Unfortunately a lot of these points are correct. We set ureddit up as a self-service tool for the community. There is not a lot of incentive for teachers to continue on if their students don't show some sort of sign that they are still paying attention. If we had some sort of budget we would at least try to give them beer.
In that event there is always https://www.coursera.org/ or https://www.edx.org if the university of reddit doesn't pan out.
Coursera is awesome. I'm 4 weeks into an introductory finance class and professor Kaul is doing such a good job of introducing concepts to us (I have no finance background).
I second that. I am following the same course and while I have some prior finance training this is nevertheless very useful to better understand some stuff I simply applied before. Great, great stuff.
Yes the Finance class is going well for me too. I tried taking the SaaS class but I didn't like it.

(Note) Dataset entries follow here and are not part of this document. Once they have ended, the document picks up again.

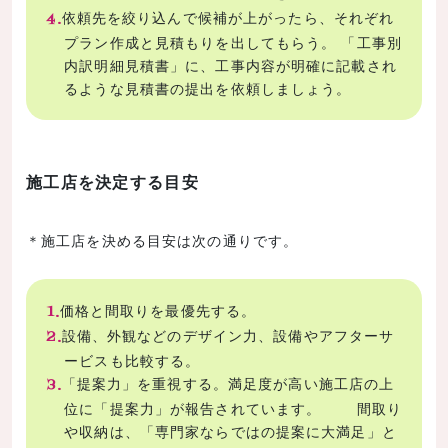
依頼先を絞り込んで候補が上がったら、それぞれ
プラン作成と見積もりを出してもらう。 「工事別
内訳明細見積書」に、工事内容が明確に記載され
るような見積書の提出を依頼しましょう。
施工店を決定する目安
＊施工店を決める目安は次の通りです。
価格と間取りを最優先する。
設備、外観などのデザイン力、設備やアフターサ
ービスも比較する。
「提案力」を重視する。満足度が高い施工店の上
位に「提案力」が報告されています。 間取り
や収納は、「専門家ならではの提案に大満足」と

The Finance professor is just right, I can watch the videos on 1.75x speed, and I'm finally getting the hang of the confusing, unintuitive and restrictive Coursera UI.

Udacity has some challenges as UReddit too. I took a "software testing" class recently, and you can tell the instructor ended the course earlier than planned.

A 6 week class was effectively only a 3-4 week class. The first two weeks had embedded quizzes, and homework. By the end, it was watch this short video and no homework.